* [EXERCISE]: Your answer should hold exactly the lines below from the line with "fueled by Media" through the line with "experts in any academic field.", both included, and no pictures at all.
Start of RECORD EXTRACTS
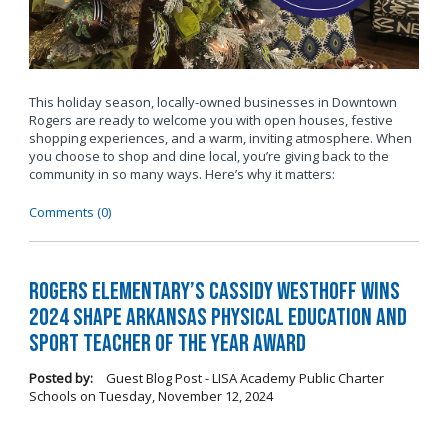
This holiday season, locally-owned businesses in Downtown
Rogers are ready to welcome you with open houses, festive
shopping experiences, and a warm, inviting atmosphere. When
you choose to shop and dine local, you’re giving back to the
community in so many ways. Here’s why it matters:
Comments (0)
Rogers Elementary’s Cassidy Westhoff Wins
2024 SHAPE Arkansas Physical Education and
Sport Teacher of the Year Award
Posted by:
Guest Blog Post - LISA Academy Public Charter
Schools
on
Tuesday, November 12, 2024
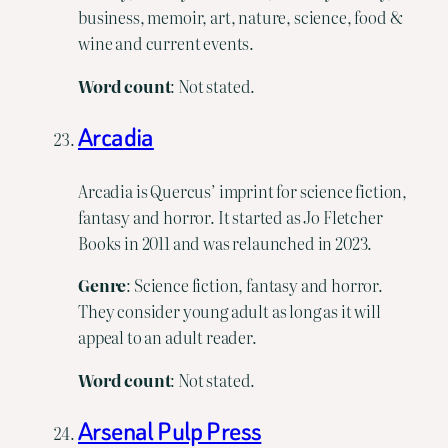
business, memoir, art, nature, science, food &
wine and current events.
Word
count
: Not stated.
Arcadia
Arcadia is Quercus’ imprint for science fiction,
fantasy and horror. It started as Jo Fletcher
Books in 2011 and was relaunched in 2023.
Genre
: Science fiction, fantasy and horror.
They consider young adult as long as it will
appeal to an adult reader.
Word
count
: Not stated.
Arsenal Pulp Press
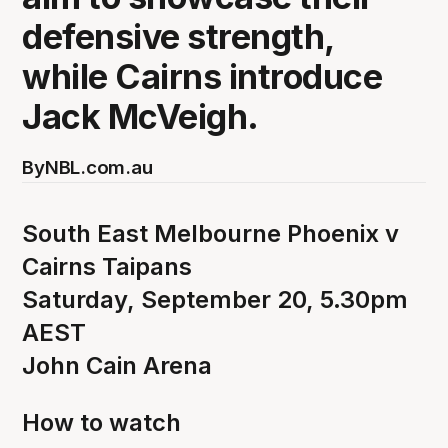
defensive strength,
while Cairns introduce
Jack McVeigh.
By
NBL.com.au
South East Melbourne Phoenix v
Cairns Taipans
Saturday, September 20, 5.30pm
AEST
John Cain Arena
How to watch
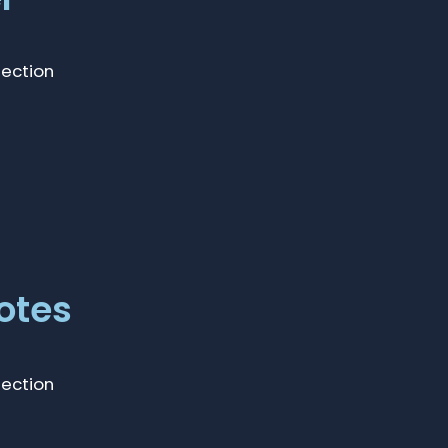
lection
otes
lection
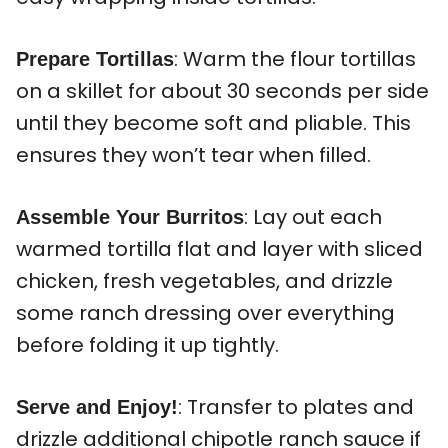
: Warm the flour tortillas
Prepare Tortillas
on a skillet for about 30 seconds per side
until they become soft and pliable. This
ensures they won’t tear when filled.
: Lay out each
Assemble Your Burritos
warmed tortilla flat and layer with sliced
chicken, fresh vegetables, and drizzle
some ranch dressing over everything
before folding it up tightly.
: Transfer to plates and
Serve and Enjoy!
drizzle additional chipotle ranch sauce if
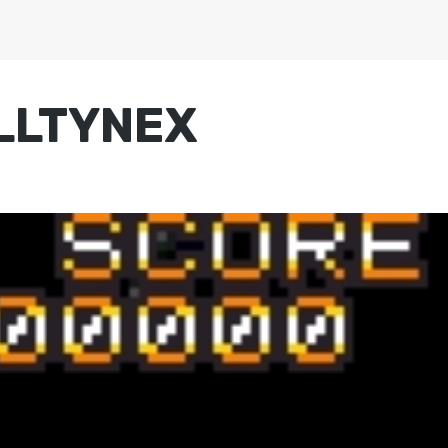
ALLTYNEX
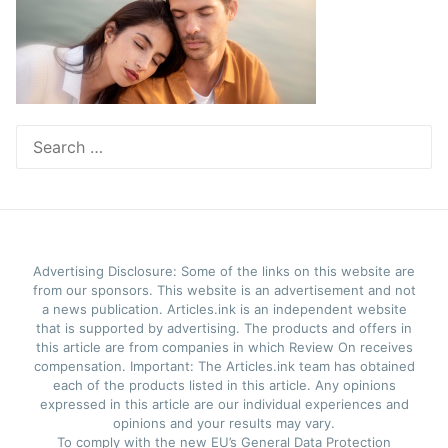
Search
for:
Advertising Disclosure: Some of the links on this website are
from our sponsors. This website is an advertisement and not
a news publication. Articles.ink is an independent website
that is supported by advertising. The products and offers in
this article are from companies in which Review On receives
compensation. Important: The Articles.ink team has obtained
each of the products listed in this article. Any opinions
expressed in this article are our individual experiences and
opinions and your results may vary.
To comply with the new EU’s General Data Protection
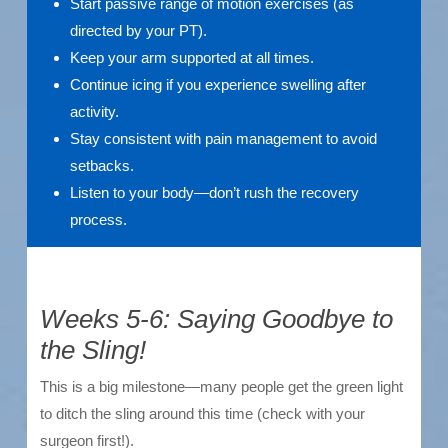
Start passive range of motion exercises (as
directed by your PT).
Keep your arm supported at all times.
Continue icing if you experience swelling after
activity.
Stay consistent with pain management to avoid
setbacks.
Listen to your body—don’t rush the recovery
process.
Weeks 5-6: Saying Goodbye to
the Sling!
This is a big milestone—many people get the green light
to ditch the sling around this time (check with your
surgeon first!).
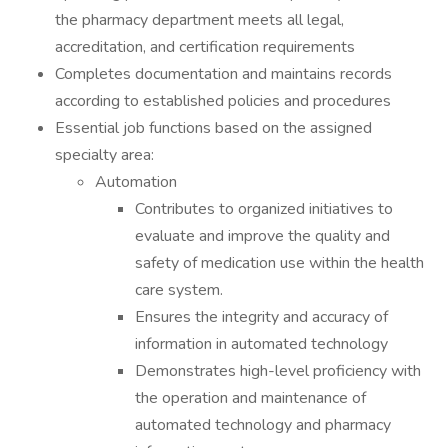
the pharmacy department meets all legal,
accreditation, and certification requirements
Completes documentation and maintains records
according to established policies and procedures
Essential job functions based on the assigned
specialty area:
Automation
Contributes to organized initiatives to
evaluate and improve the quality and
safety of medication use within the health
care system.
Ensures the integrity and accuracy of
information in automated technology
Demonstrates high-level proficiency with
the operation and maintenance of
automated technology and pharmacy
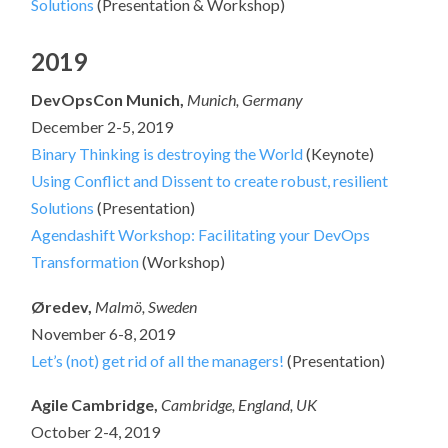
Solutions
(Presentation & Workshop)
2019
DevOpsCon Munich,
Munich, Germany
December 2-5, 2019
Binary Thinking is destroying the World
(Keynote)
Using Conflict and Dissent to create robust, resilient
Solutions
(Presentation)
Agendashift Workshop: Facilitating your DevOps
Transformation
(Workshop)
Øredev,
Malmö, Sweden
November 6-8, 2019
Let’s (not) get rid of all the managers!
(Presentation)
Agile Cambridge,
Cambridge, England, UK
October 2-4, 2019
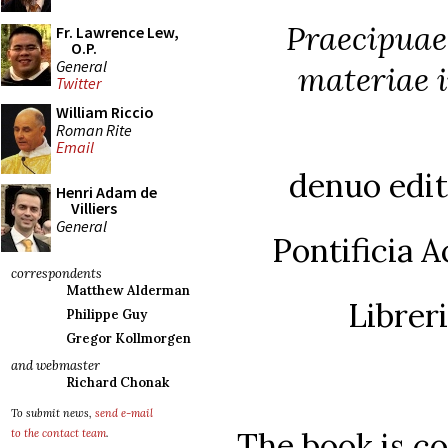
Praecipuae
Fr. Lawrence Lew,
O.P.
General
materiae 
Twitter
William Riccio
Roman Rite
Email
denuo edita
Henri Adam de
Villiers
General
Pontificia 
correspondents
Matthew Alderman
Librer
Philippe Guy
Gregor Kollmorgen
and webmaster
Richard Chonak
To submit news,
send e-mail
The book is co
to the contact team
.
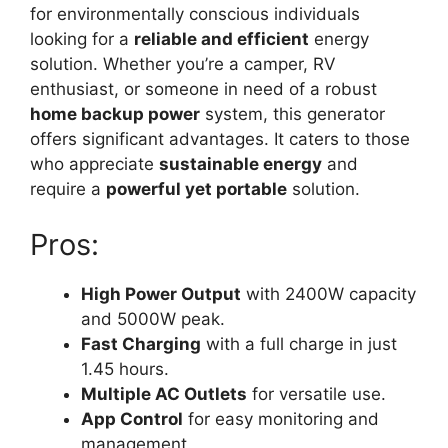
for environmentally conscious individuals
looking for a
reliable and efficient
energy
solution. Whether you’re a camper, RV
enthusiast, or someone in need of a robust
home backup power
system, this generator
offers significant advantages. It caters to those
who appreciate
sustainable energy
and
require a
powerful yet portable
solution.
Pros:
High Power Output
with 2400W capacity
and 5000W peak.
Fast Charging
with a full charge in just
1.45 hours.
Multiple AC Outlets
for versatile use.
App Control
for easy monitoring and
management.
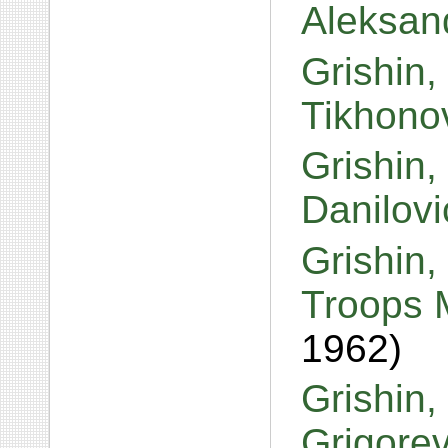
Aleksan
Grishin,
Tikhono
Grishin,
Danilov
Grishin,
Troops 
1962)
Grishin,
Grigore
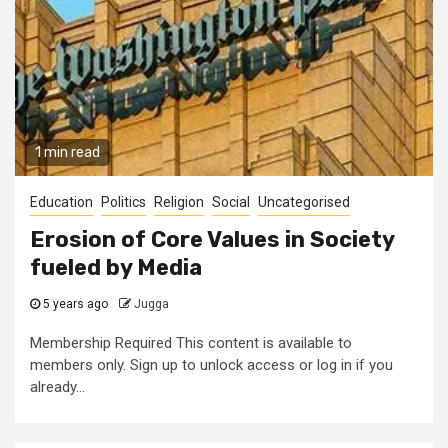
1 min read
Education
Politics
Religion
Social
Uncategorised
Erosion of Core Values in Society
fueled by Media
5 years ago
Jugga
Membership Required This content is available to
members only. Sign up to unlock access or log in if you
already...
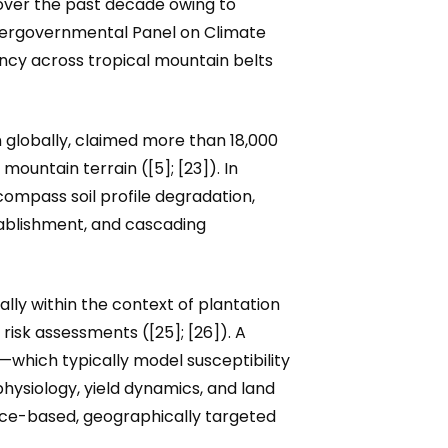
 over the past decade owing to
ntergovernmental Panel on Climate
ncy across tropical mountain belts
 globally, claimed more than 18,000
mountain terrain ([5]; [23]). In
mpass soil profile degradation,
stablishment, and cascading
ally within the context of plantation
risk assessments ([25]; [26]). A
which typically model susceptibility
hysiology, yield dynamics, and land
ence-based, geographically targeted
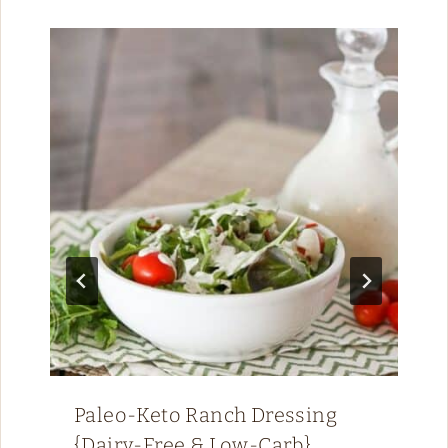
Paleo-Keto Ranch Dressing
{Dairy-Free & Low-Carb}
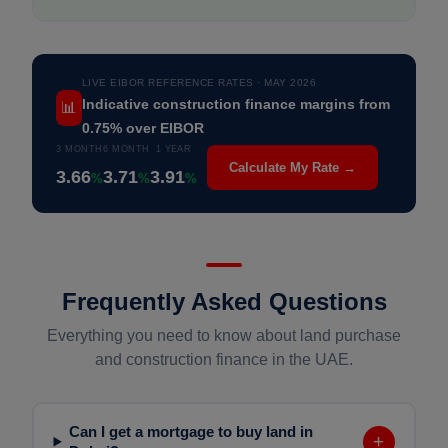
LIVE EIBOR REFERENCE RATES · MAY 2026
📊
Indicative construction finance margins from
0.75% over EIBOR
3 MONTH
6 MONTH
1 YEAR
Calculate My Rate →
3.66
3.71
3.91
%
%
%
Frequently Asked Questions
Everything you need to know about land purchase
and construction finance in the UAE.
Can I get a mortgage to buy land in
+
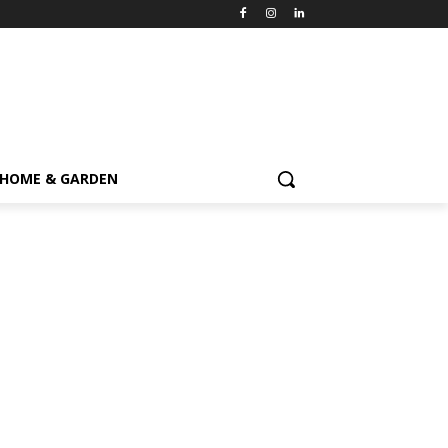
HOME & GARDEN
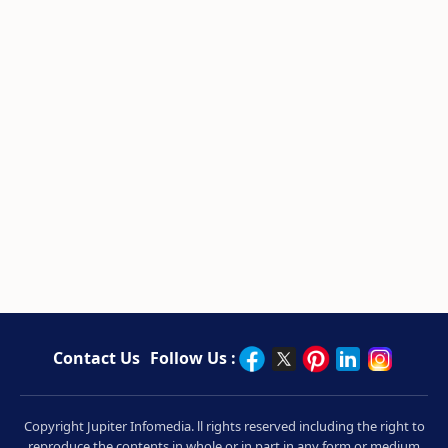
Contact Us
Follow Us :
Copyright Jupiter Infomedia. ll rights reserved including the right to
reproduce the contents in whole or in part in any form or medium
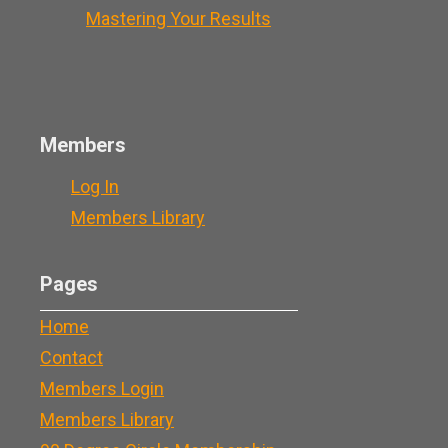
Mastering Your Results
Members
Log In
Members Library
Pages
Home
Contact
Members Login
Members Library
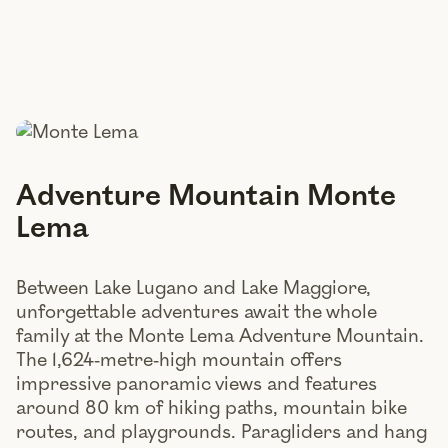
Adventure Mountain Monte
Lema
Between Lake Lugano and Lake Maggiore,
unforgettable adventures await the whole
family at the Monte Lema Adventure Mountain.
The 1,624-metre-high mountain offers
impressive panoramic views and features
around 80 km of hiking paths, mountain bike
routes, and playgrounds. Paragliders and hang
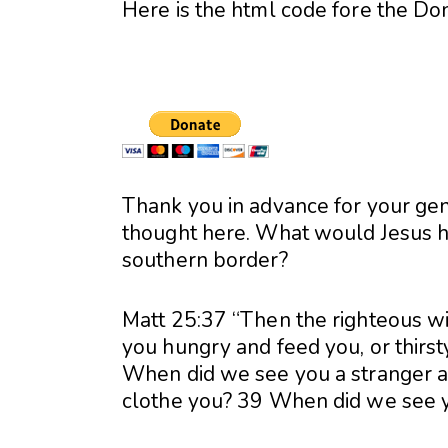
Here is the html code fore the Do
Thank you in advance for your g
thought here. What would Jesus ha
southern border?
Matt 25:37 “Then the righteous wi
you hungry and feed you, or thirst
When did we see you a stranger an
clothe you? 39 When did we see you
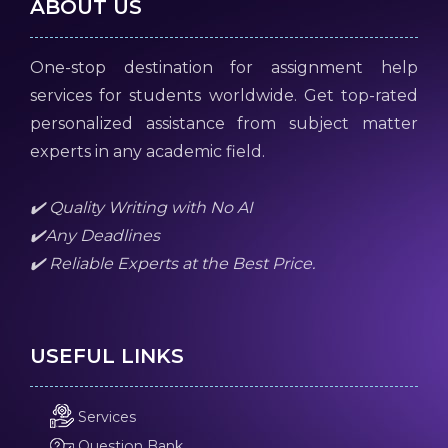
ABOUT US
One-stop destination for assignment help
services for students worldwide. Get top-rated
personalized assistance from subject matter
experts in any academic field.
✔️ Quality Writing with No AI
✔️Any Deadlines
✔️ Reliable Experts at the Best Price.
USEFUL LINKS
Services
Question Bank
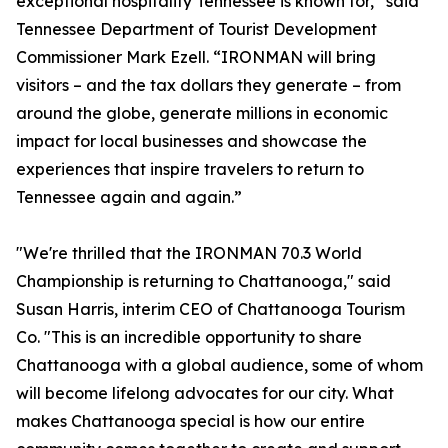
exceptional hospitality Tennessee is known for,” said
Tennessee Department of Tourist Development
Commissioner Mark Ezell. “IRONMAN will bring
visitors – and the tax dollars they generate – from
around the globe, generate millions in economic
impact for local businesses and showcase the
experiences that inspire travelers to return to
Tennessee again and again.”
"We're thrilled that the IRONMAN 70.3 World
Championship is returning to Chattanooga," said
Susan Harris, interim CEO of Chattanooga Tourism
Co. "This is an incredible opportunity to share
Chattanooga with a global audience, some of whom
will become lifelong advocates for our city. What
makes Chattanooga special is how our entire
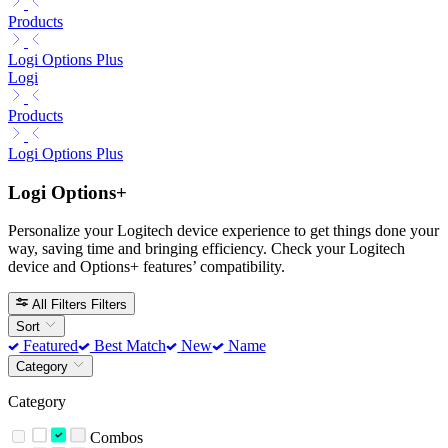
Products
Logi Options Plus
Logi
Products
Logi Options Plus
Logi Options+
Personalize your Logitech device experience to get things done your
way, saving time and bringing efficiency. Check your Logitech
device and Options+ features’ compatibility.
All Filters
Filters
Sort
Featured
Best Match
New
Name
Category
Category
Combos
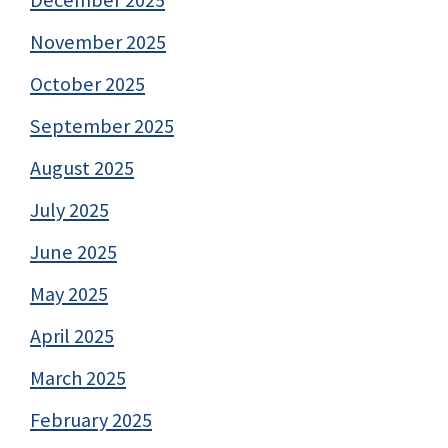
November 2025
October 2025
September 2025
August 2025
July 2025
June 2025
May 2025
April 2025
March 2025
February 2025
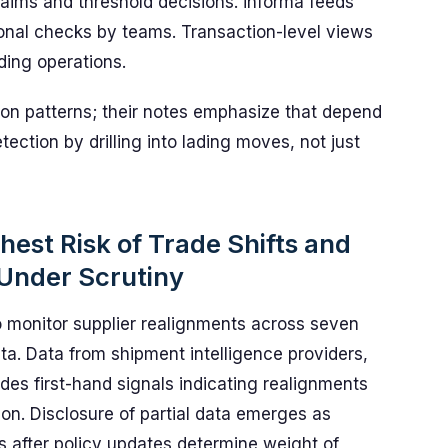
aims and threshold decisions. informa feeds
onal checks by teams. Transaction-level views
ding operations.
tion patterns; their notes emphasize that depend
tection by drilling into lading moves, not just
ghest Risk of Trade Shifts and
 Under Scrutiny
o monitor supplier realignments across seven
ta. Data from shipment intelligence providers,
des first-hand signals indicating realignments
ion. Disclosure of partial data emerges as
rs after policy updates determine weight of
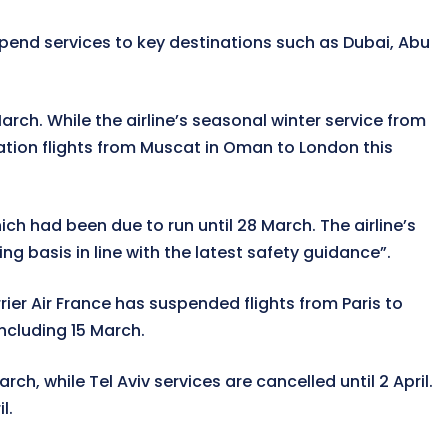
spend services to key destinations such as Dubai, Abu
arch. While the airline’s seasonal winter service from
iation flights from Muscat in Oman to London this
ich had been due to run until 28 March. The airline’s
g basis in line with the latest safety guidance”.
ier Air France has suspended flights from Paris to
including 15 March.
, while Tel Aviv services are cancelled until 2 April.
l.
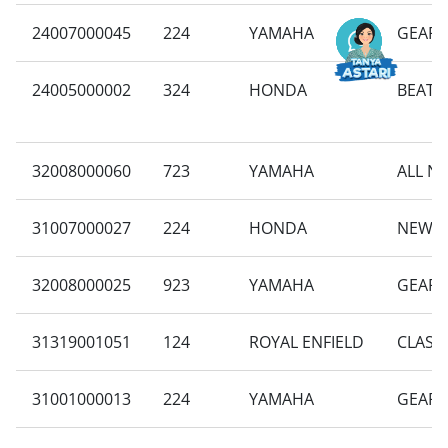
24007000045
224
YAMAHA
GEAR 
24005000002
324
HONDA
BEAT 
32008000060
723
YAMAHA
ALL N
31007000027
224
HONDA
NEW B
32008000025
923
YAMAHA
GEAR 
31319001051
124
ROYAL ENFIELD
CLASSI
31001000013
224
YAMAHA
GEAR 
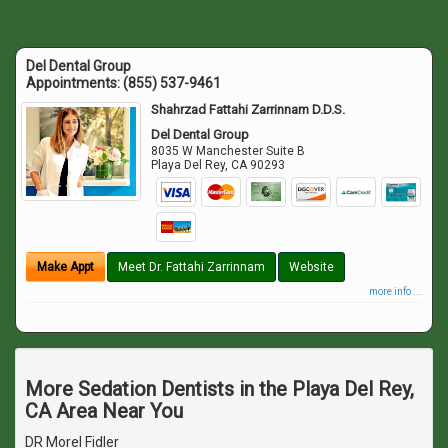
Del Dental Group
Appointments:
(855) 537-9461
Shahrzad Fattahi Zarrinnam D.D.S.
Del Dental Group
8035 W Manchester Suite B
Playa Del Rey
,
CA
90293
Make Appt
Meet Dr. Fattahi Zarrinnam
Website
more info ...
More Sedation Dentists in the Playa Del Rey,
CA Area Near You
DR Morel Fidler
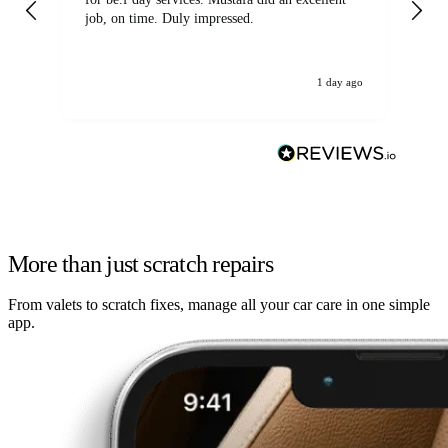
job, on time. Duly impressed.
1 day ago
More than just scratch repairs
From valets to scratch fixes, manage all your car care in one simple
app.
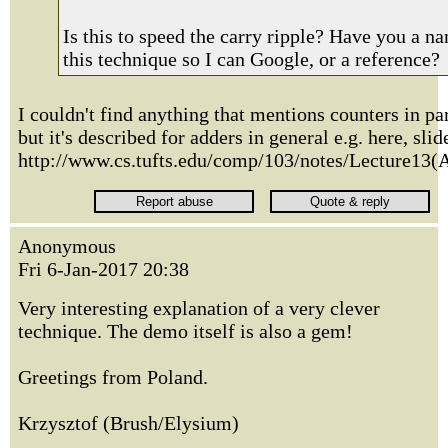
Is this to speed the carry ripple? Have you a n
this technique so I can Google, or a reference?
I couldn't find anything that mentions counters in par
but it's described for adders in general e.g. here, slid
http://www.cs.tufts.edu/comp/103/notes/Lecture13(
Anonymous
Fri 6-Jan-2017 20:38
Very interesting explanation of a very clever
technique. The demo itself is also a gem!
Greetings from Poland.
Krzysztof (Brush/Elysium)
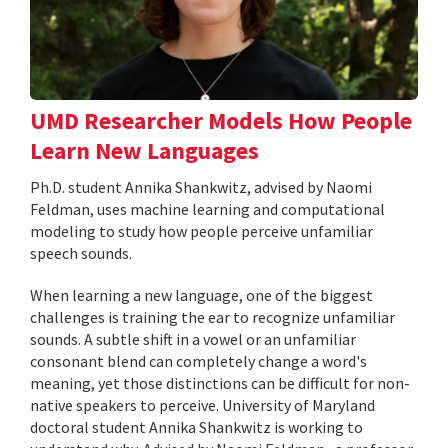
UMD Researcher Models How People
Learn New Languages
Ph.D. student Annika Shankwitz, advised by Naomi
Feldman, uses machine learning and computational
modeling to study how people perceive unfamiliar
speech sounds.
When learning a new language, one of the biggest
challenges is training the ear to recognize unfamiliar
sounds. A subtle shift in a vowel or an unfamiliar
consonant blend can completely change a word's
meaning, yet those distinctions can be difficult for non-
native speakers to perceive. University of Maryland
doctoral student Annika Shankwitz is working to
End of RECORD EXTRACTS
* [TASK RESPONSE]:
fueled by Media
5 years ago
Jugga
Membership Required This content is available to
members only. Sign up to unlock access or log in if you
already...
 over the past decade owing to
ntergovernmental Panel on Climate
ncy across tropical mountain belts
 globally, claimed more than 18,000
mountain terrain ([5]; [23]). In
mpass soil profile degradation,
stablishment, and cascading
ally within the context of plantation
risk assessments ([25]; [26]). A
which typically model susceptibility
hysiology, yield dynamics, and land
ence-based, geographically targeted
Paleo-Keto Ranch Dressing
{Dairy-Free & Low-Carb}
LIVE EIBOR REFERENCE RATES · MAY 2026
📊
Indicative construction finance margins from
0.75% over EIBOR
3 MONTH
6 MONTH
1 YEAR
Calculate My Rate →
3.66
3.71
3.91
%
%
%
Frequently Asked Questions
Everything you need to know about land purchase
and construction finance in the UAE.
Can I get a mortgage to buy land in
+
HOME & GARDEN
Contact Us
Follow Us :
Copyright Jupiter Infomedia. ll rights reserved including the right to
reproduce the contents in whole or in part in any form or medium
Mastering Your Results
Members
Log In
Members Library
Pages
Home
Contact
Members Login
Members Library
Adventure Mountain Monte
Lema
Between Lake Lugano and Lake Maggiore,
unforgettable adventures await the whole
family at the Monte Lema Adventure Mountain.
The 1,624-metre-high mountain offers
impressive panoramic views and features
around 80 km of hiking paths, mountain bike
routes, and playgrounds. Paragliders and hang
Here is the html code fore the Do
Thank you in advance for your g
thought here. What would Jesus ha
southern border?
Matt 25:37 “Then the righteous wi
you hungry and feed you, or thirst
When did we see you a stranger an
clothe you? 39 When did we see you
ABOUT US
One-stop destination for assignment help
services for students worldwide. Get top-rated
personalized assistance from subject matter
experts in any academic field.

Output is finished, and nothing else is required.